Adequin swallowed. This was it. When he tells her this is foolish and it’ll never work, and all she’d done was bring them here to die in the wake of the Divide aboard an overlarge, dead data beacon.
“Go ahead,” she said.
“There’s an apparatus on those schematics. It’s marked as a primary system. We had to feed it some freaking teracene—you know, the metamaterial that runs the gates? I have no idea what the system is. But I’ll tell you what I hope it is.”
“And what’s that?”
“Some kind of … hydrogen duplication machine.”
“That sounds made up.”
“Yeah. It would be. That doesn’t exist. Then again, none of this does.”
“Fair enough.”
“I also hope, there’s some kind of … spacial compression that’s going to happen, even once it’s burning. I just can’t see how the mass is going to be enough to sustain itself in a chamber only ten meters in diameter.”

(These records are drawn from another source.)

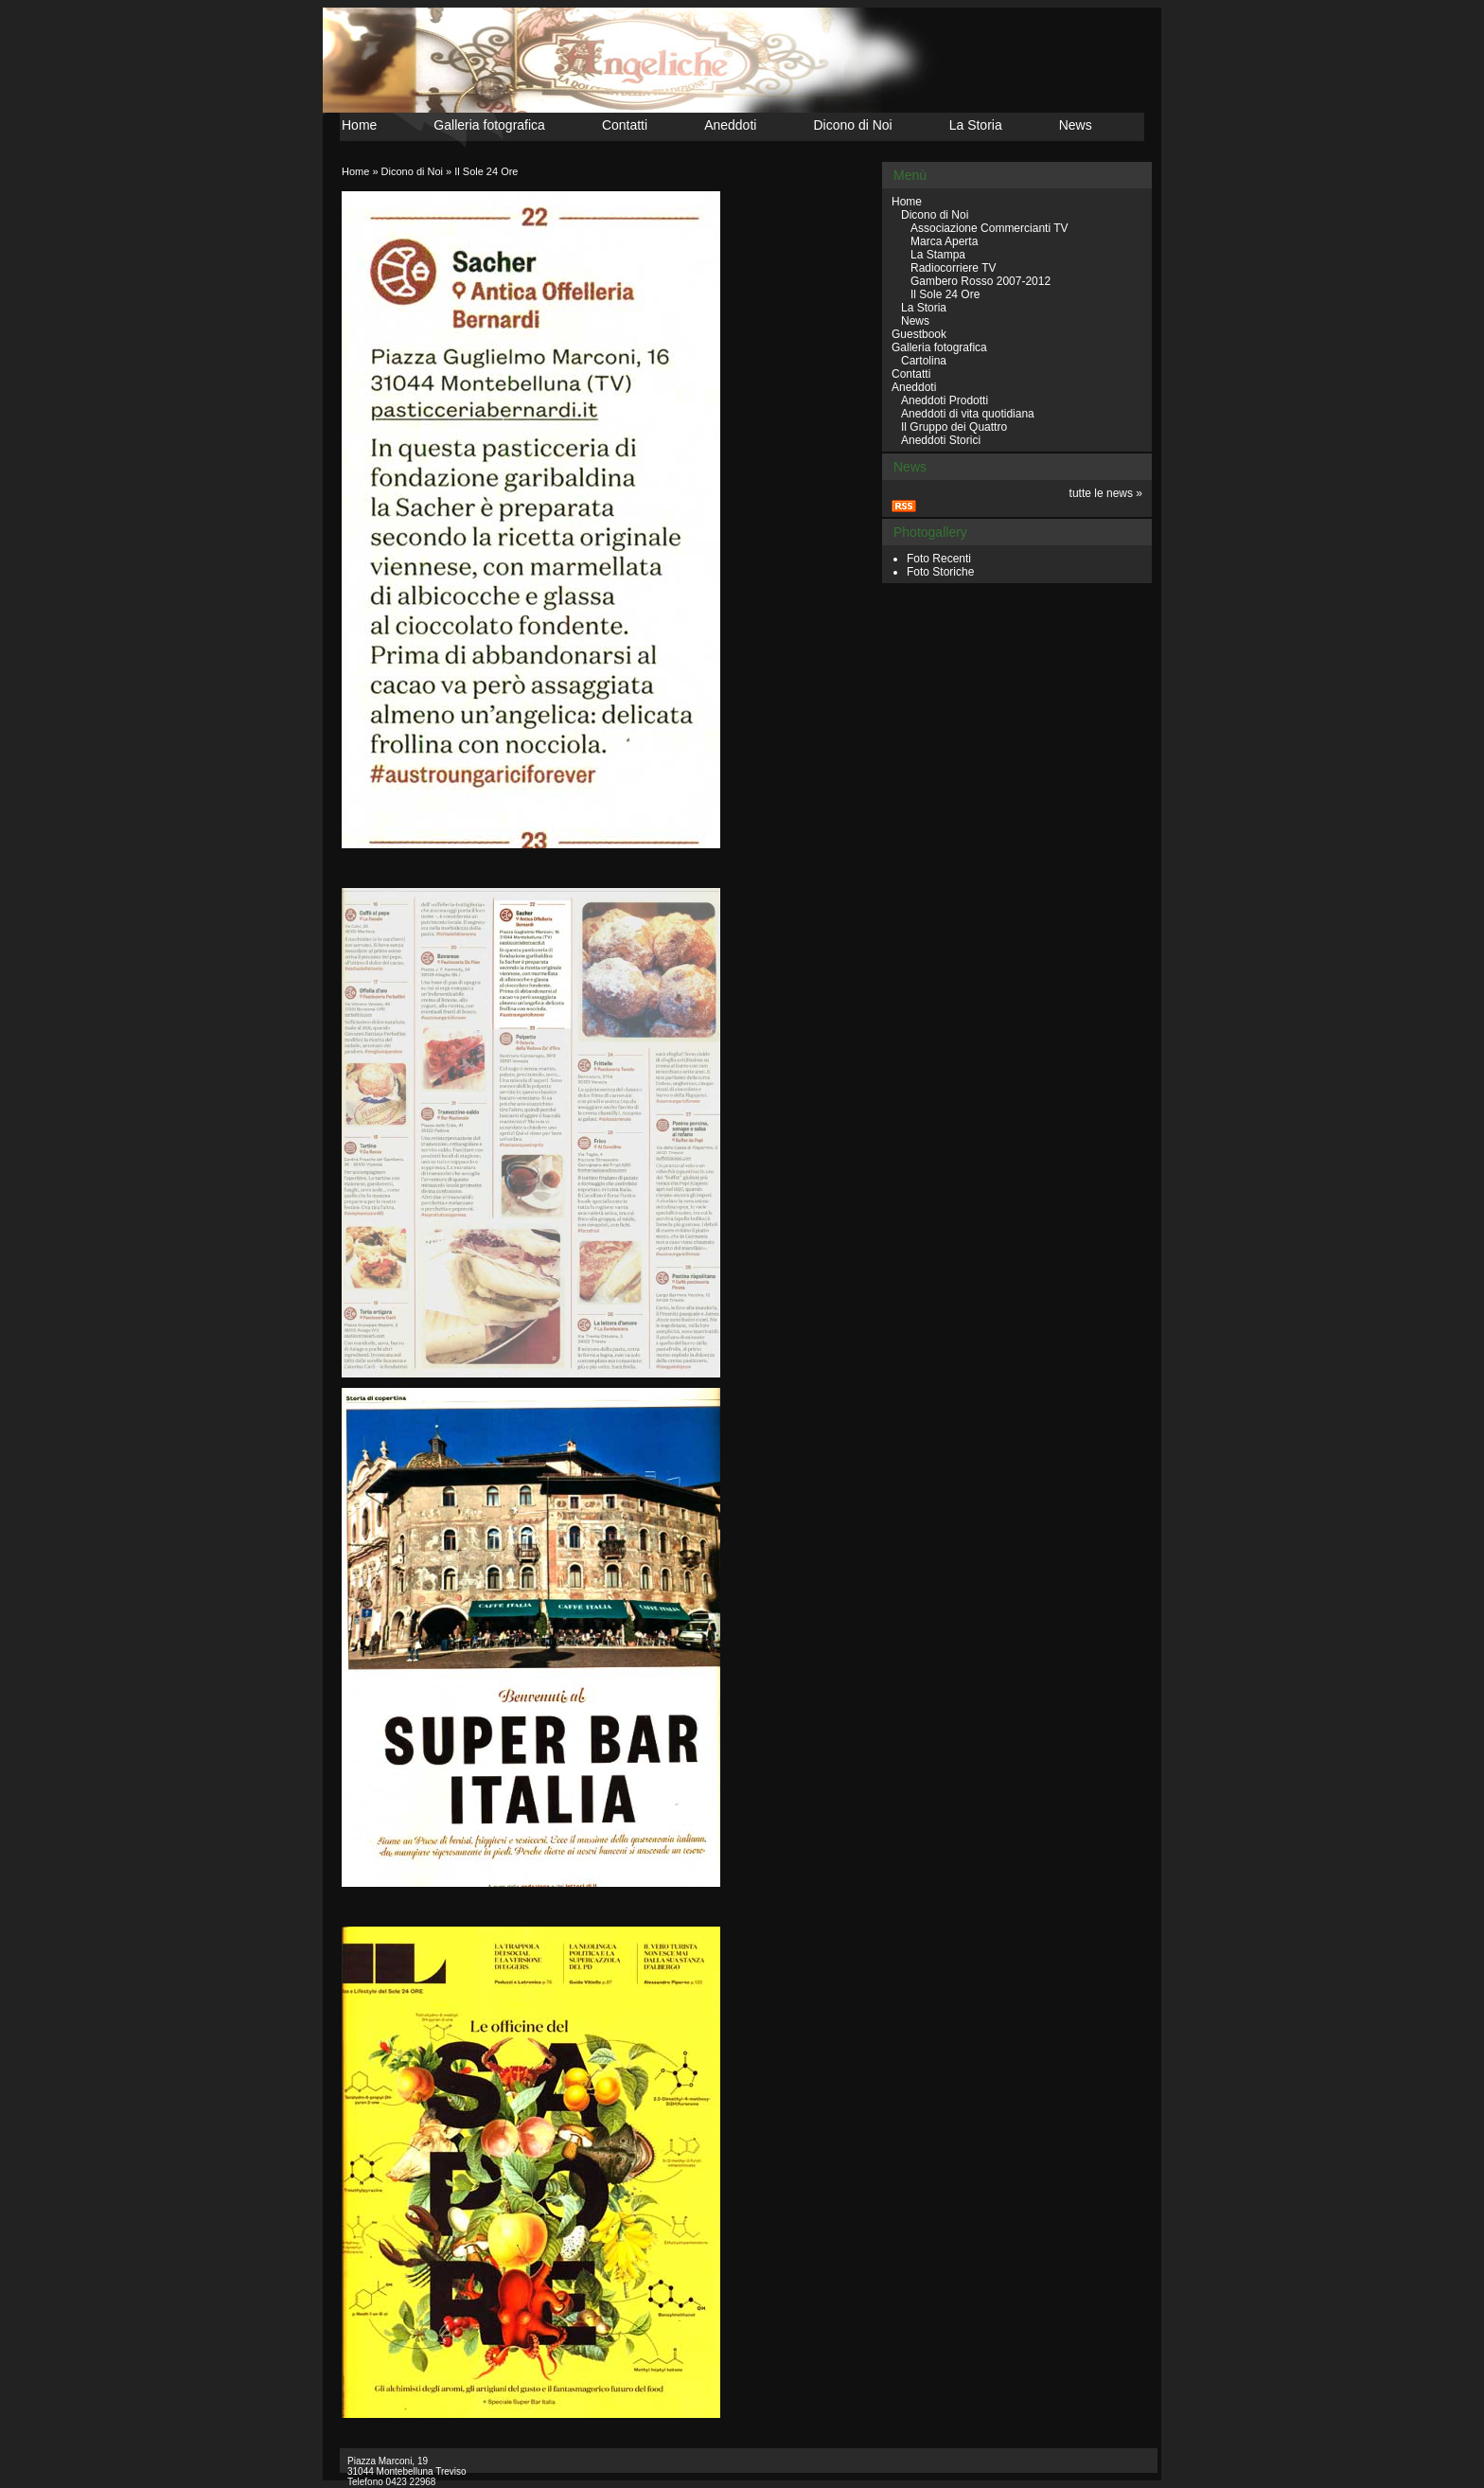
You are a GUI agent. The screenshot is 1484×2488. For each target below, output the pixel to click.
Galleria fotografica (489, 125)
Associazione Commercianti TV (989, 228)
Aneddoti (730, 125)
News (1075, 125)
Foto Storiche (940, 571)
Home (359, 125)
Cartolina (923, 360)
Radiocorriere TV (953, 268)
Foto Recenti (939, 558)
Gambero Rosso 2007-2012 (980, 281)
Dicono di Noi (852, 125)
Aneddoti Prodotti (944, 400)
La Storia (975, 125)
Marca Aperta (944, 241)
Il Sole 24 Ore (486, 171)
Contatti (624, 125)
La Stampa (937, 254)
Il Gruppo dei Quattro (954, 427)
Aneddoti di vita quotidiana (967, 413)
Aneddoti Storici (940, 440)
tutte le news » (1105, 493)
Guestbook (919, 334)
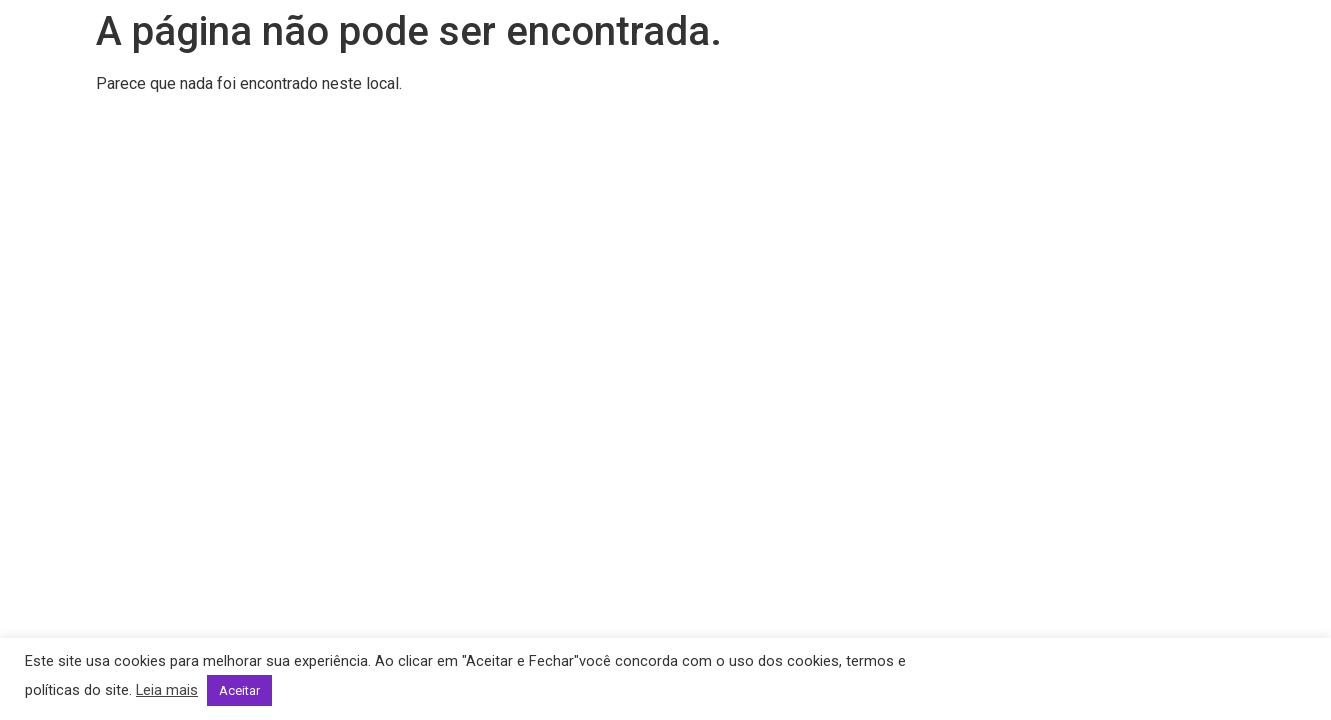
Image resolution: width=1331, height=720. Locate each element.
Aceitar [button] (239, 690)
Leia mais (167, 690)
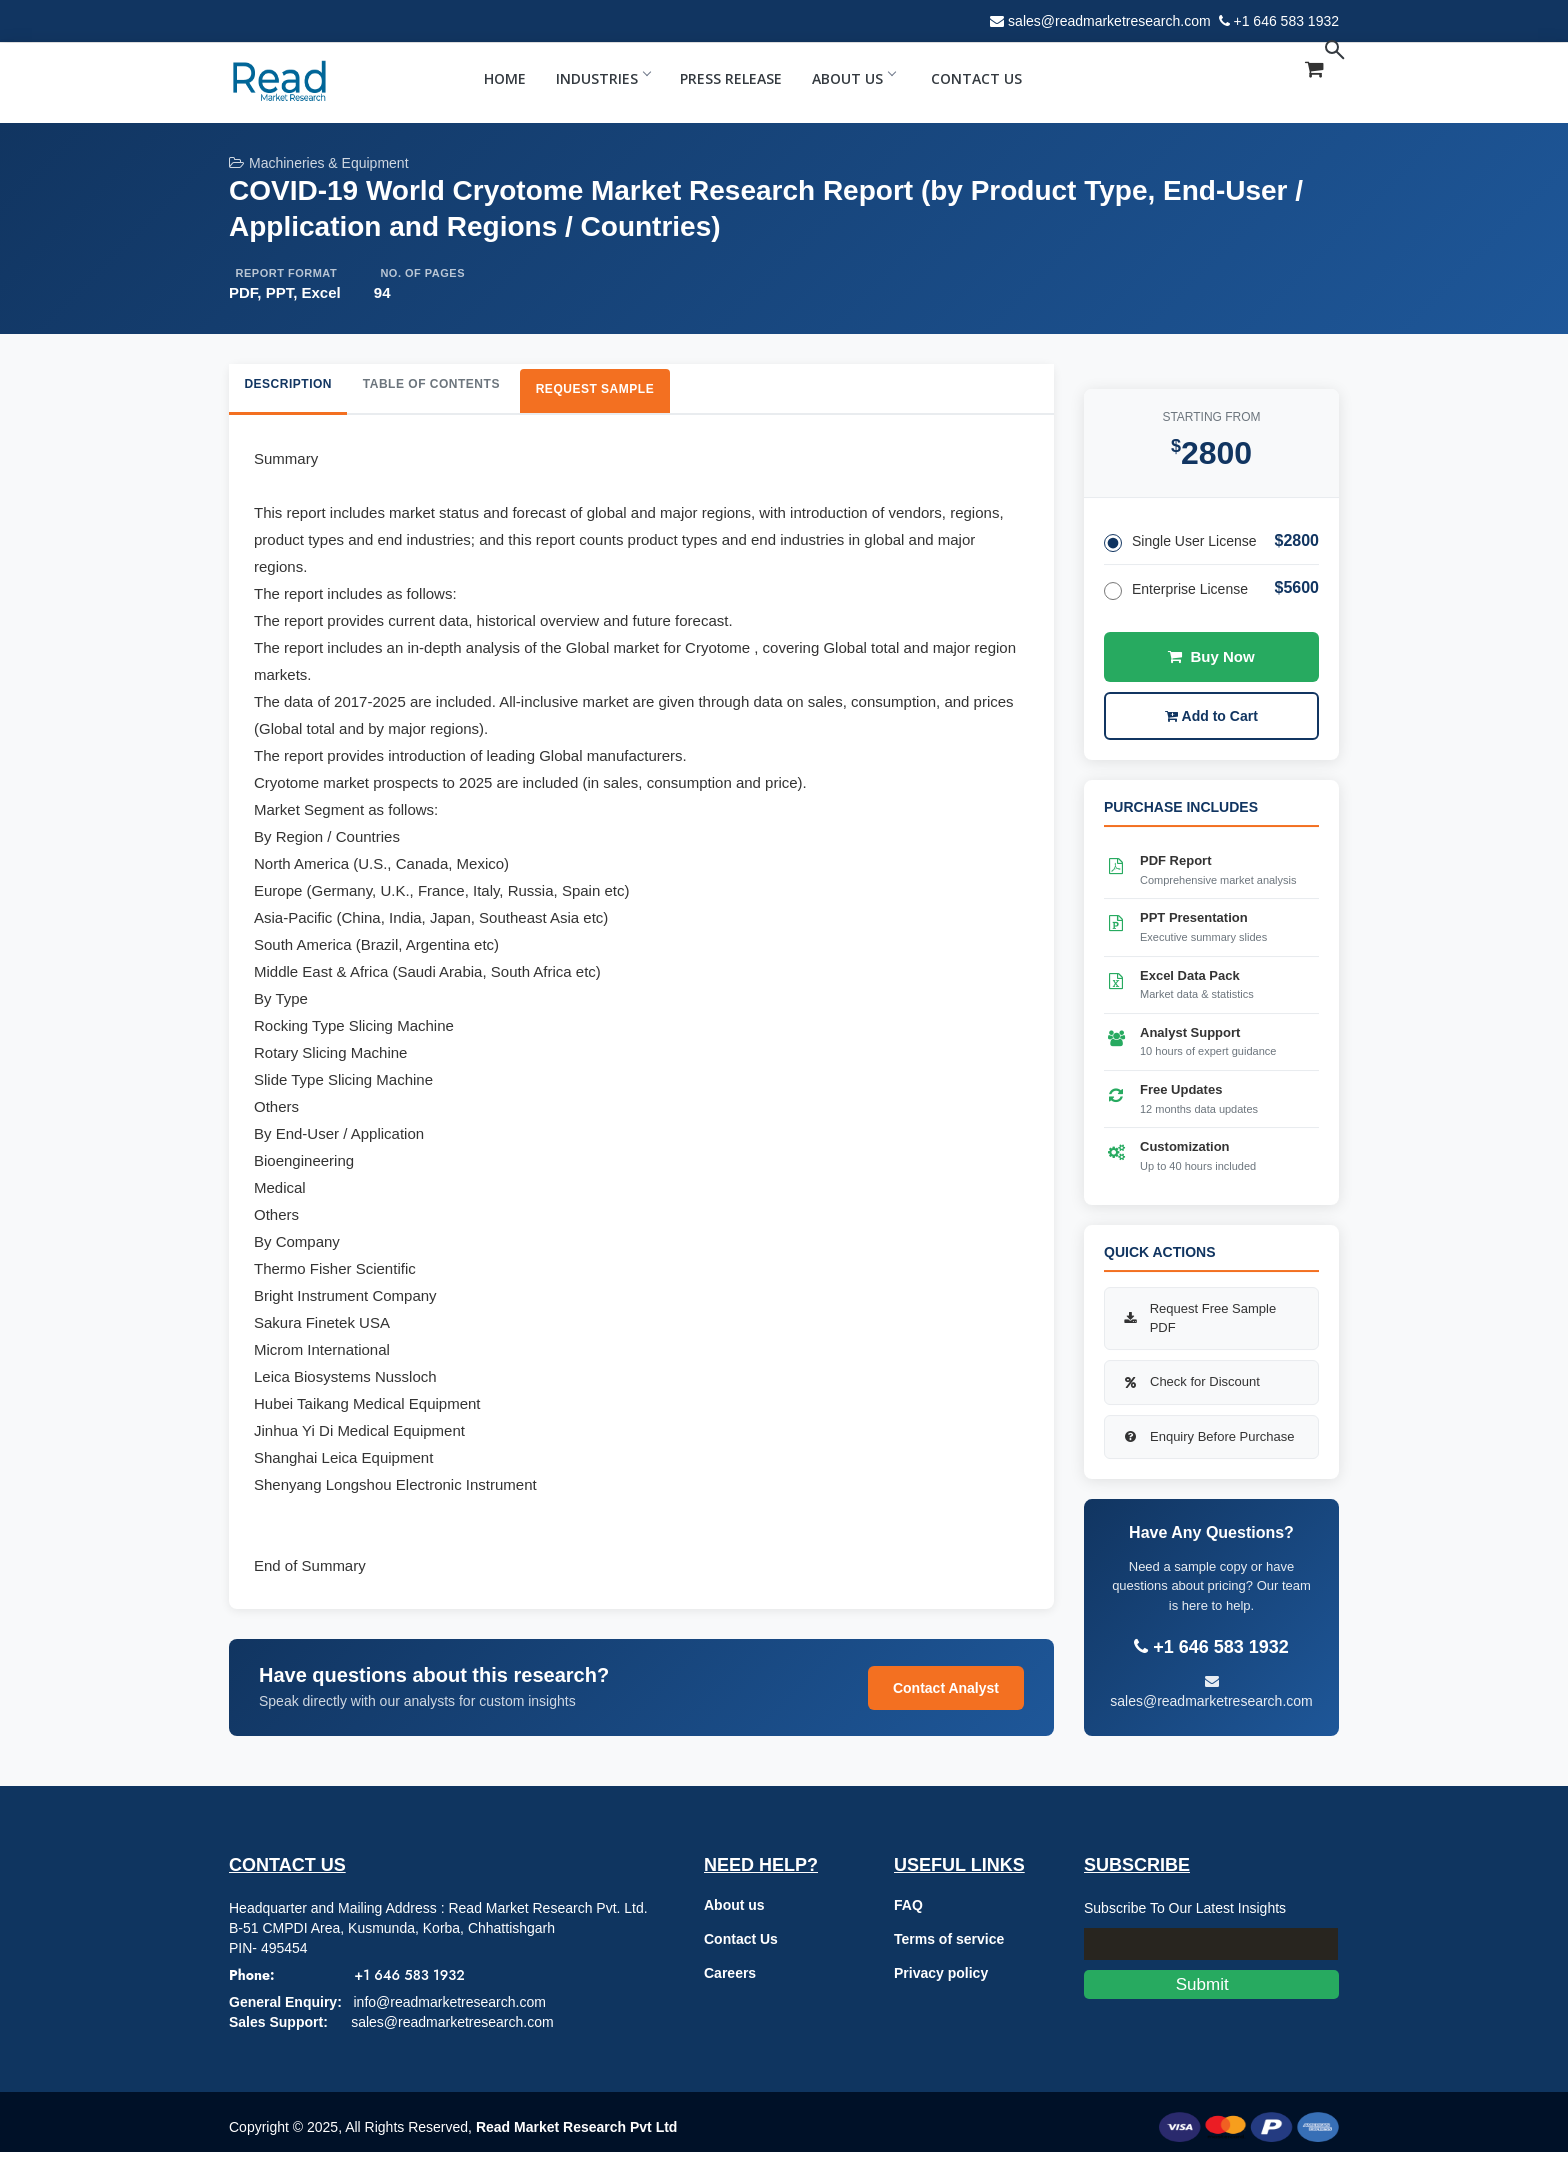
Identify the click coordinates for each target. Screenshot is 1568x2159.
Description (301, 387)
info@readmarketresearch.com (449, 2009)
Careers (730, 1980)
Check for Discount (1190, 1388)
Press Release (731, 78)
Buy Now (1211, 663)
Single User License (1180, 549)
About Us (853, 78)
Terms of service (949, 1946)
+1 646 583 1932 (1287, 21)
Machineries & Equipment (319, 163)
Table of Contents (472, 387)
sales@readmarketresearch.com (1109, 21)
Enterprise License (1176, 597)
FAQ (908, 1912)
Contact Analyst (946, 1695)
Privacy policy (941, 1980)
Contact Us (976, 78)
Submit (1211, 1991)
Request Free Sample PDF (1198, 1325)
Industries (603, 78)
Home (505, 78)
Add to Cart (1211, 723)
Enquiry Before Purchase (1207, 1443)
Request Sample (665, 392)
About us (734, 1912)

“This really isn’t bolstering my confidence that this is going to work.”
“No,” he said, shaking his head. “Me either. I mean, we’re putting in the right amount—the amount the atlas schematics call for. So in theory, this should all work, assuming the Viators didn’t give shitty instructions.” He looked to Adequin and grinned. “We’ll find out, I guess.”
“So we’re ready?”
“Yes, sir,” he said, with too much forced cheer.
“How do we start it?”
He pointed to an inconsequential, small rectangular button near the center of the control panel, enclosed in a glass casing. “The schematics say this is the guy. Press button, make star.” He swung his look back toward her. “You wanna do it?”
“Not in the least. This is your baby, you do the honors.”
“I get it,” he grumbled. “You want me to be the one to kill us all.”
She scoffed a laugh, then took in a deep, calming breath. He stared back at her expectantly. She sighed. “You want us to push it together, don’t you?”
“Looks like a tough button,” he said with a grin. “Might take two of us, even with the aid of Imprints.”
She rolled her eyes and switched back to universal comms. “Fine. Everyone ready out there? Mesa?”